Hi folks,

Another design question is whether we should include the full resource
(e.g. full network map/cost map) when the SSE stream is first initiated.

The advantage of doing so is that the server does not need to keep any old
version of the resources. The full map the server first sends to the client
will always be updated, and the updates come when they become available.

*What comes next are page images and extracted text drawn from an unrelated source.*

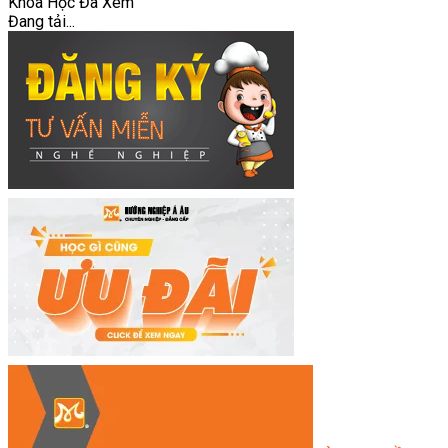
Khóa Học Đã Xem
Đang tải...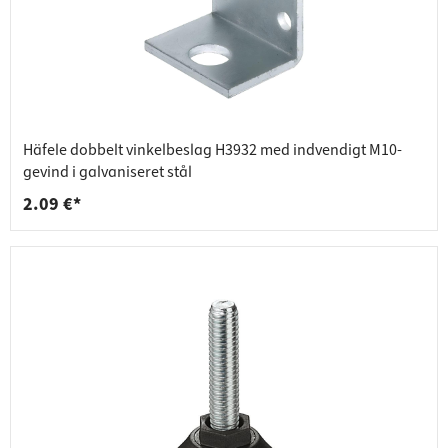
Häfele dobbelt vinkelbeslag H3932 med indvendigt M10-
gevind i galvaniseret stål
2.09 €*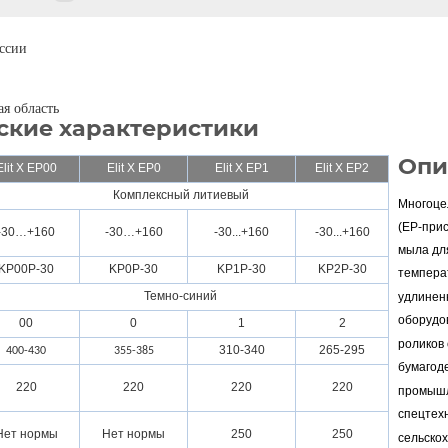
оссии
я область
ские характеристики
Опи
Elit X EP00
Elit X EP0
Elit Х EP1
Elit Х EP2
Комплексный литиевый
Многоце
(EP-прис
-30…+160
-30…+160
-30
.
..+160
-30
.
..+160
мыла дл
KP
00
Р-30
KP
0
Р-30
KP1Р-30
KP2Р-30
темпера
Темно-синий
удлинен
оборудо
00
0
1
2
роликов 
310-340
265-295
400-430
355-385
бумагод
220
220
220
220
промышл
спецтех
Нет нормы
Нет нормы
250
250
сельскох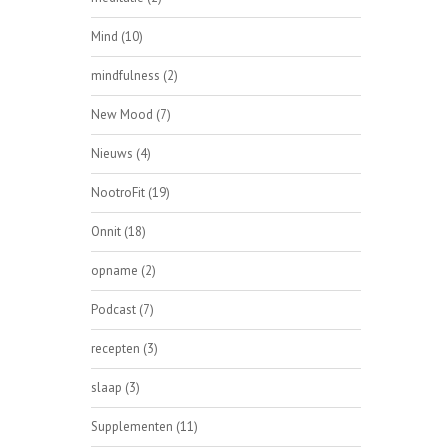
Mind
(10)
mindfulness
(2)
New Mood
(7)
Nieuws
(4)
NootroFit
(19)
Onnit
(18)
opname
(2)
Podcast
(7)
recepten
(3)
slaap
(3)
Supplementen
(11)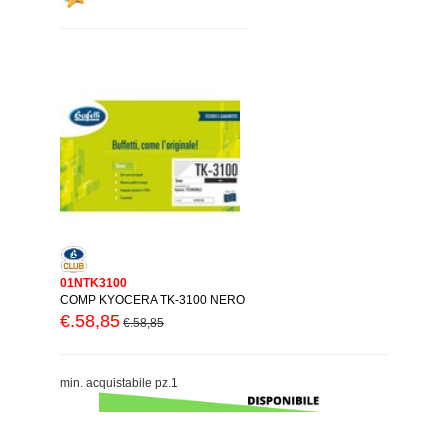
01NTK3100
COMP KYOCERA TK-3100 NERO
€.58,85
€.58,85
min. acquistabile pz.1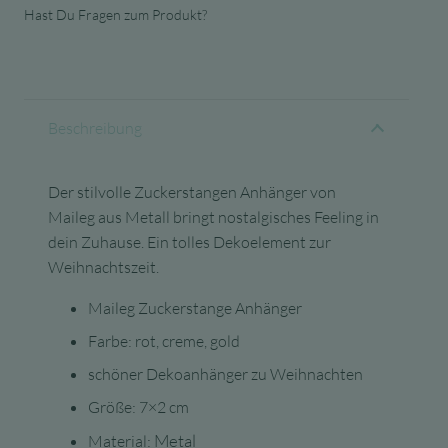
Hast Du Fragen zum Produkt?
Beschreibung
Der stilvolle Zuckerstangen Anhänger von
Maileg aus Metall bringt nostalgisches Feeling in
dein Zuhause. Ein tolles Dekoelement zur
Weihnachtszeit.
Maileg Zuckerstange Anhänger
Farbe: rot, creme, gold
schöner Dekoanhänger zu Weihnachten
Größe: 7×2 cm
Metal
Material: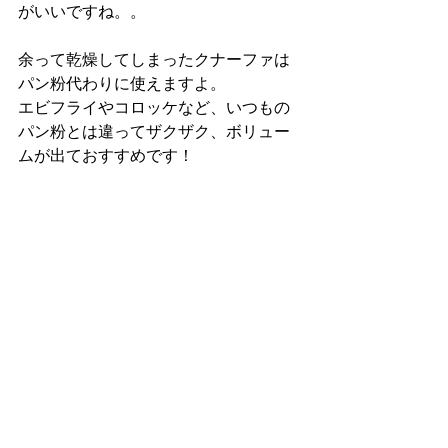
がいいですね。。
余って乾燥してしまったクナーファは
パン粉代わりに使えますよ。
エビフライやコロッケなど、いつもの
パン粉とは違ってザクザク、ボリュー
ムが出ておすすめです！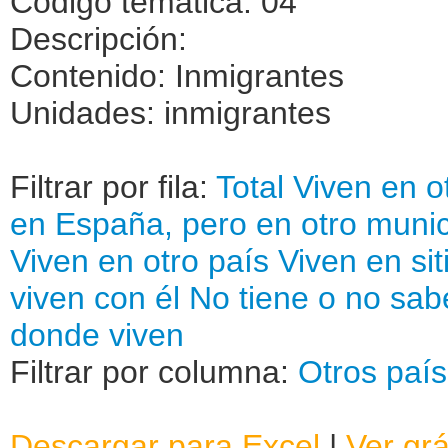
Código temática: 04
Descripción:
Contenido: Inmigrantes
Unidades: inmigrantes
Filtrar por fila:
Total
Viven en o
en España, pero en otro munic
Viven en otro país
Viven en sit
viven con él
No tiene o no sab
donde viven
Filtrar por columna:
Otros país
Descargar para Excel
|
Ver grá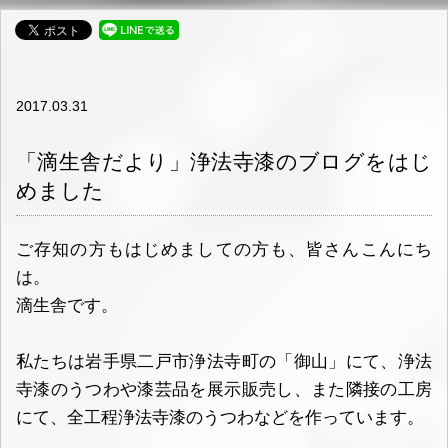
2017.03.31
「滴生舎だより」浄法寺漆のブログをはじ
めました
ご存知の方もはじめましての方も、皆さんこんにち
は。
滴生舎です。
私たちは岩手県二戸市浄法寺町の「御山」にて、浄法
寺漆のうつわや漆芸品を展示販売し、また隣接の工房
にて、全工程浄法寺漆のうつわなどを作っています。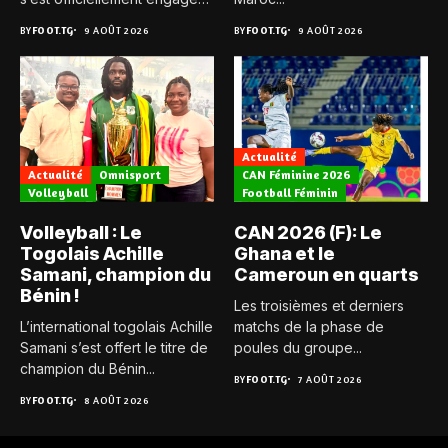
avec...
BY
FOOT.TG
9 AOÛT 2026
BY
FOOT.TG
9 AOÛT 2026
Actualité
Actualité
Omnisport
CAN Féminine 2026
Volleyball
Football Féminin
Volleyball : Le
CAN 2026 (F): Le
Togolais Achille
Ghana et le
Samani, champion du
Cameroun en quarts
Bénin !
Les troisièmes et derniers
L’international togolais Achille
matchs de la phase de
Samani s’est offert le titre de
poules du groupe...
champion du Bénin...
BY
FOOT.TG
7 AOÛT 2026
BY
FOOT.TG
8 AOÛT 2026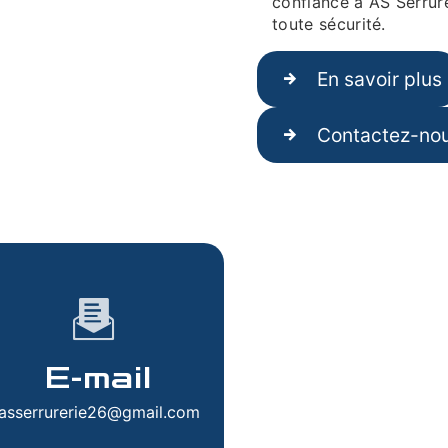
confiance à AS Serrure
toute sécurité.
En savoir plus
Contactez-no
E-mail
asserrurerie26@gmail.com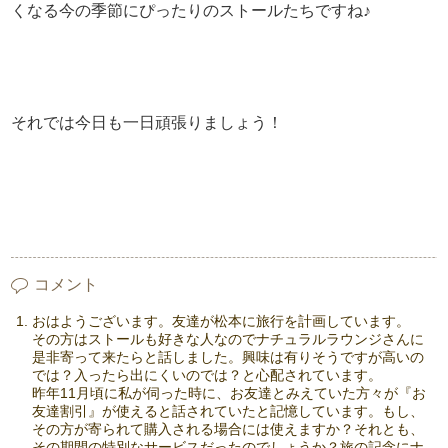
くなる今の季節にぴったりのストールたちですね♪
それでは今日も一日頑張りましょう！
コメント
おはようございます。友達が松本に旅行を計画しています。
その方はストールも好きな人なのでナチュラルラウンジさんに
是非寄って来たらと話しました。興味は有りそうですが高いの
では？入ったら出にくいのでは？と心配されています。
昨年11月頃に私が伺った時に、お友達とみえていた方々が『お
友達割引』が使えると話されていたと記憶しています。もし、
その方が寄られて購入される場合には使えますか？それとも、
その期間の特別なサービスだったのでしょうか？旅の記念にナ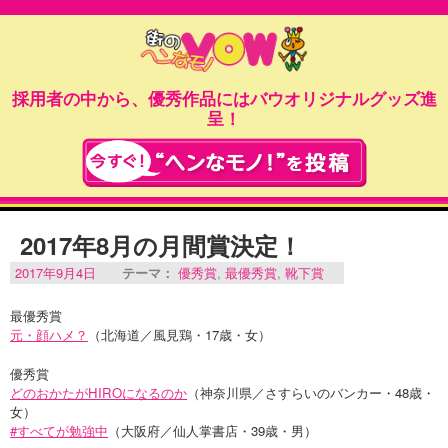
採用者の中から、優秀作品にはバウオリジナルグッズ進
呈！
2017年8月の月間賞決定！
2017年9月4日
テーマ：
優秀賞
,
最優秀賞
,
靴下賞
最優秀賞
元・顔ハメ？
（北海道／風見鶏・17歳・女）
優秀賞
どのおかたがHIROになるのか
（神奈川県／さすらいのバンカー・48歳・
女）
#すべてが勉強中
（大阪府／仙人掌書店・39歳・男）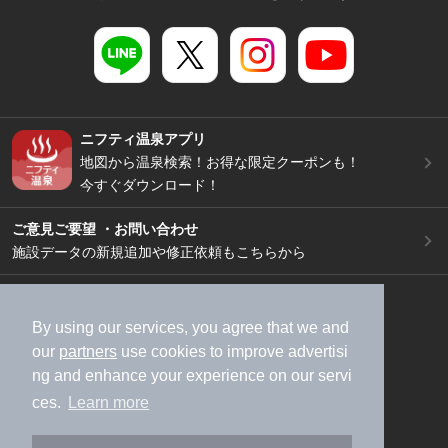
ニフティ温泉アプリ
地図から温泉検索！お得な限定クーポンも！
今すぐダウンロード！
ご意見ご要望 ・お問い合わせ
施設データの新規追加や修正依頼もこちらから
スマートフォン
/
PC
加盟店募集（資料請求）
広告出稿のご案内
By using our services, you agree that we and
our
partners
use cookies to improve advertisi
利用規約
ライフスタイルMEMBERS+規約
ng and enhance your experience on our servi
特定商取引法に基づく表記
ヘルプ
採用情報
ces.
Learn more
運営会社
個人情報保護ポリシー
©NIFTY Lifestyle Co., Ltd.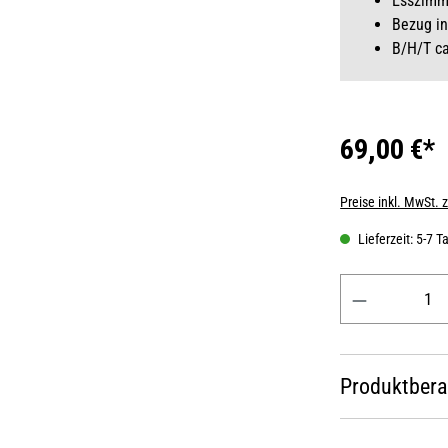
Esszimme
Bezug in
B/H/T ca
69,00 €*
Preise inkl. MwSt. 
Lieferzeit: 5-7 T
Produkt Anzahl: 
Produktber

It also has the following disadvantage:
(1) Modularity: SSE streams are for incremental updates, it carries a
different functionality than full resource requests;
(2) Space efficiency: to reduce the payload for the SSE stream, it would be
nice not to do that. It is conceivable that the client fetches the full
resource somewhere else and then ask for incremental updates via HTTP SSE
stream.


If we do not send the full resource via SSE, the client needs to request
for incremental updates with resource-id and version-tag. there are two
possible extreme solutions:
(1) the laziest: The server accepts the request that have the most recent
version-tag; if the version-tag is not the most update version, the server
simply rejects this request.
(2) the most costly: The server remembers all history of all resources,
when the client requests with a resource-id and vtag, the server accepts
the connection, and immediately send out patches to "catch the client up."


*Example:*
Notate version tags as vi, e.g. v0, v1, v2, etc. And the patches that
updates vi to vj as patch(vi->vj) where vi is the old tag and vj is the new
tag.

Say the current network map is v3. Client 1 requests incr updates with
{"resource-id":"my-networkmap", "tag":"v0"} and Client 2 requests incr
updates with {"resource-id":"my-networkmap", "tag":"v3"}. The lazy server
would reject the request from client 1 and accepts that from client 2. The
costly server would accept both request and send patch(v0->v3)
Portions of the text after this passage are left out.